> _AIM OF THE TASK_
Repeat the lines below exactly as written, please, from the line with "Land trusts are" to the line with "based on your assessment", both lines included, and no others.

*** Opening RECORDED DATA ***

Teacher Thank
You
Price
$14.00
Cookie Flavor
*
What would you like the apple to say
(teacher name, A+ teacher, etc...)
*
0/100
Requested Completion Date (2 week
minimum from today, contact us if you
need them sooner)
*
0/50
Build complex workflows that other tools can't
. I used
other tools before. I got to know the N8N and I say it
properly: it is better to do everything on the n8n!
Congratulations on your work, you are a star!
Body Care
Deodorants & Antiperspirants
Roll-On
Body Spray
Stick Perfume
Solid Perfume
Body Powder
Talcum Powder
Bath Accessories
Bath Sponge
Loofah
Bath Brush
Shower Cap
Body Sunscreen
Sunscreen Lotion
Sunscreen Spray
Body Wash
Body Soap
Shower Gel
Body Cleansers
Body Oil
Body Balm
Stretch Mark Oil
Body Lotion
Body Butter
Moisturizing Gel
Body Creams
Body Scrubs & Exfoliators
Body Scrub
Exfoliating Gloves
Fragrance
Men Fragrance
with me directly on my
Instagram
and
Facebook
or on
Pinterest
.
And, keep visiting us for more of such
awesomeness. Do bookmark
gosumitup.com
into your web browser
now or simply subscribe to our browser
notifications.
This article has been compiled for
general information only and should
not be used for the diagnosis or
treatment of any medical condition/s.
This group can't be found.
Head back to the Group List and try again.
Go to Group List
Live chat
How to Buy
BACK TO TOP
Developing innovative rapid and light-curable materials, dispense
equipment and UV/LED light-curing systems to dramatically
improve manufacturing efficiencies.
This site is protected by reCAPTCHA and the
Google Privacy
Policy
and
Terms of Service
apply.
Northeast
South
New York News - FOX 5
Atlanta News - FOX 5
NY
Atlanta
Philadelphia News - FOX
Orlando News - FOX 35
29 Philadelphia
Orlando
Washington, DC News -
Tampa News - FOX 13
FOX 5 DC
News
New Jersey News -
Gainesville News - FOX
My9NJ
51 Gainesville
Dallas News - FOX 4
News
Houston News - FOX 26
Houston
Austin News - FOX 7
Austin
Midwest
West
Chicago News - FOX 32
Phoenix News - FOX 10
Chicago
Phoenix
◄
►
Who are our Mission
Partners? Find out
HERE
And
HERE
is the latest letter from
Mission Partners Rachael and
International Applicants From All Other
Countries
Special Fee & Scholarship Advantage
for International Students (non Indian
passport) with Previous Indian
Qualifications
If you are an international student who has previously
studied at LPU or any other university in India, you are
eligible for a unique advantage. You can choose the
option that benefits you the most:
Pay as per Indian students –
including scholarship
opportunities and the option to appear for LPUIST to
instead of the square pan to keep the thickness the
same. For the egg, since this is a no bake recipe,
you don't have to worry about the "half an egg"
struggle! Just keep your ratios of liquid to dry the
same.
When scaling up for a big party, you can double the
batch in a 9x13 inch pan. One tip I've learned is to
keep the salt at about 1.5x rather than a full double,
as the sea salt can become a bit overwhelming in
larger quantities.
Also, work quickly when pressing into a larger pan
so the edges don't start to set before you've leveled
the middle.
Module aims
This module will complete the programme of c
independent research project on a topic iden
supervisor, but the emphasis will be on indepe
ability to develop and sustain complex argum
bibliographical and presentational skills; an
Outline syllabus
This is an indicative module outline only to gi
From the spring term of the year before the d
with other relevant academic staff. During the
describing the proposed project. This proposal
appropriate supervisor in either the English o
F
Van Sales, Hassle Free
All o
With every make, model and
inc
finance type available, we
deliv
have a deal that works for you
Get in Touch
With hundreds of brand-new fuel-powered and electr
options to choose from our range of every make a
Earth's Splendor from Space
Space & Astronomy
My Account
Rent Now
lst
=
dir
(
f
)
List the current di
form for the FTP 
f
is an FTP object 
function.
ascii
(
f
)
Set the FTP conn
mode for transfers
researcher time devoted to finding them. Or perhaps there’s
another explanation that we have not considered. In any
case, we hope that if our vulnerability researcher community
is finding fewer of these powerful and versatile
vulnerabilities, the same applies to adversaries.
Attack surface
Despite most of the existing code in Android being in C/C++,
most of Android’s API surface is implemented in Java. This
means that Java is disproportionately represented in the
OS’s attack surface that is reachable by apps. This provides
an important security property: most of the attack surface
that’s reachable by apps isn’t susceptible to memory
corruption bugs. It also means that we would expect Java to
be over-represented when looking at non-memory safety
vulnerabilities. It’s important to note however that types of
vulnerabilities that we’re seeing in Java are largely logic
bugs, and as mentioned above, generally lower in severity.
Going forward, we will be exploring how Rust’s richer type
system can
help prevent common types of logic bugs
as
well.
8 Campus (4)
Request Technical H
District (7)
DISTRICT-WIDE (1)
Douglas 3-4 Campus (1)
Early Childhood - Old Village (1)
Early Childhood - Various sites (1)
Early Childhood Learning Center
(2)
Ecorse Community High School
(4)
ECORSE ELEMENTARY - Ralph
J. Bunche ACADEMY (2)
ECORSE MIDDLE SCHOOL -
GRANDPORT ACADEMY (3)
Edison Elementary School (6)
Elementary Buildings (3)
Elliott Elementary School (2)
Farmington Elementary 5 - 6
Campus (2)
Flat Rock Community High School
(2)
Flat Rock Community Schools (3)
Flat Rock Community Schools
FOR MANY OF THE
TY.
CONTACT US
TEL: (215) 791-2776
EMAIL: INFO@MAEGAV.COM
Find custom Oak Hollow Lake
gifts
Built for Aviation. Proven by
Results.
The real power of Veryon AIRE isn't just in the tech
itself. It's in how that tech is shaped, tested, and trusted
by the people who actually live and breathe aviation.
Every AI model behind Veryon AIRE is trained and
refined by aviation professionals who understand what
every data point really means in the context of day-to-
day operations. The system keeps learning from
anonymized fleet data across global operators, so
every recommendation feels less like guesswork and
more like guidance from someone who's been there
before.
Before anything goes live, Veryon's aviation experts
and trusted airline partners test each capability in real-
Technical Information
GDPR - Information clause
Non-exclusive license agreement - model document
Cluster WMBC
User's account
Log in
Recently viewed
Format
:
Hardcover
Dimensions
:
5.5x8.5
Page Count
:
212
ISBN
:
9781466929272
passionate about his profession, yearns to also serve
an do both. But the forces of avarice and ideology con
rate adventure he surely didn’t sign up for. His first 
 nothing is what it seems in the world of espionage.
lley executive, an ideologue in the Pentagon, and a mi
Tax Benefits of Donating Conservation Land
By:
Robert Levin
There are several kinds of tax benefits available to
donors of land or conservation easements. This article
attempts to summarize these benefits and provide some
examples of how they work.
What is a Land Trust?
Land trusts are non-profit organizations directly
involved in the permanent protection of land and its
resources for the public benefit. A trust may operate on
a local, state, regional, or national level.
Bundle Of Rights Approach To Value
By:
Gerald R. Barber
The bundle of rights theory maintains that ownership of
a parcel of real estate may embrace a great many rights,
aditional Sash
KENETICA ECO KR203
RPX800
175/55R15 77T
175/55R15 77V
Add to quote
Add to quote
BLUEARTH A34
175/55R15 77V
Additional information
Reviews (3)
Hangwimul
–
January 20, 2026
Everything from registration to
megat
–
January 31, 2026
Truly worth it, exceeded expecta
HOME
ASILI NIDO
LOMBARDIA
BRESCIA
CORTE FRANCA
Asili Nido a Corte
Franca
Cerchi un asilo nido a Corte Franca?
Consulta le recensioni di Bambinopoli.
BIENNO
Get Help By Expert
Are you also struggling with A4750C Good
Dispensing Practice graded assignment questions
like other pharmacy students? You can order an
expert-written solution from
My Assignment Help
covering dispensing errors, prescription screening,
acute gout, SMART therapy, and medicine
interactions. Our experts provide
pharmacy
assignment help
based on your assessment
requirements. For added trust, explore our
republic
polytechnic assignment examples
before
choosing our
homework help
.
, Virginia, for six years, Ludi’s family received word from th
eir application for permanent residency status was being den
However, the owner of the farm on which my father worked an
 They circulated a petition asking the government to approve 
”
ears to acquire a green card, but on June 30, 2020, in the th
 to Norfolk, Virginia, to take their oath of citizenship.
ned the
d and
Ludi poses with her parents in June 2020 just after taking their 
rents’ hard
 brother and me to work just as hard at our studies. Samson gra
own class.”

*** Closing RECORDED DATA ***

> _ANSWER FOR THIS EXERCISE_
Land trusts are non-profit organizations directly
involved in the permanent protection of land and its
resources for the public benefit. A trust may operate on
a local, state, regional, or national level.
Bundle Of Rights Approach To Value
By:
Gerald R. Barber
The bundle of rights theory maintains that ownership of
a parcel of real estate may embrace a great many rights,
aditional Sash
KENETICA ECO KR203
RPX800
175/55R15 77T
175/55R15 77V
Add to quote
Add to quote
BLUEARTH A34
175/55R15 77V
Additional information
Reviews (3)
Hangwimul
–
January 20, 2026
Everything from registration to
megat
–
January 31, 2026
Truly worth it, exceeded expecta
HOME
ASILI NIDO
LOMBARDIA
BRESCIA
CORTE FRANCA
Asili Nido a Corte
Franca
Cerchi un asilo nido a Corte Franca?
Consulta le recensioni di Bambinopoli.
BIENNO
Get Help By Expert
Are you also struggling with A4750C Good
Dispensing Practice graded assignment questions
like other pharmacy students? You can order an
expert-written solution from
My Assignment Help
covering dispensing errors, prescription screening,
acute gout, SMART therapy, and medicine
interactions. Our experts provide
pharmacy
assignment help
based on your assessment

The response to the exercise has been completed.